**WHAT THE EXERCISE ASKS**. The records below are to be reproduced exactly, and no picture should appear in the copy.

Top of INFORMATION SUPPLIED

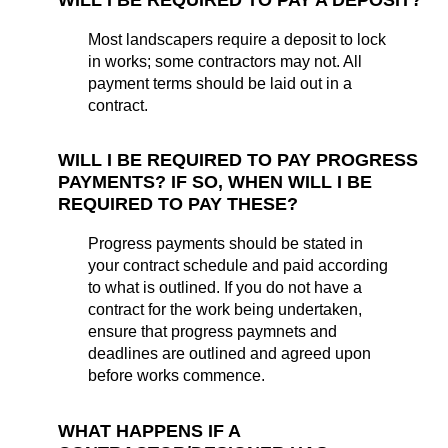
Most landscapers require a deposit to lock
in works; some contractors may not. All
payment terms should be laid out in a
contract.
WILL I BE REQUIRED TO PAY PROGRESS
PAYMENTS?
IF SO, WHEN WILL I BE
REQUIRED TO PAY THESE?
Progress payments should be stated in
your contract schedule and paid according
to what is outlined. If you do not have a
contract for the work being undertaken,
ensure that progress paymnets and
deadlines are outlined and agreed upon
before works commence.
W
HAT HAPPENS IF A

Bottom of INFORMATION SUPPLIED

**FINAL ANSWER**.
Most landscapers require a deposit to lock
in works; some contractors may not. All
payment terms should be laid out in a
contract.
WILL I BE REQUIRED TO PAY PROGRESS
PAYMENTS?
IF SO, WHEN WILL I BE
REQUIRED TO PAY THESE?
Progress payments should be stated in
your contract schedule and paid according
to what is outlined. If you do not have a
contract for the work being undertaken,
ensure that progress paymnets and
deadlines are outlined and agreed upon
before works commence.
W
HAT HAPPENS IF A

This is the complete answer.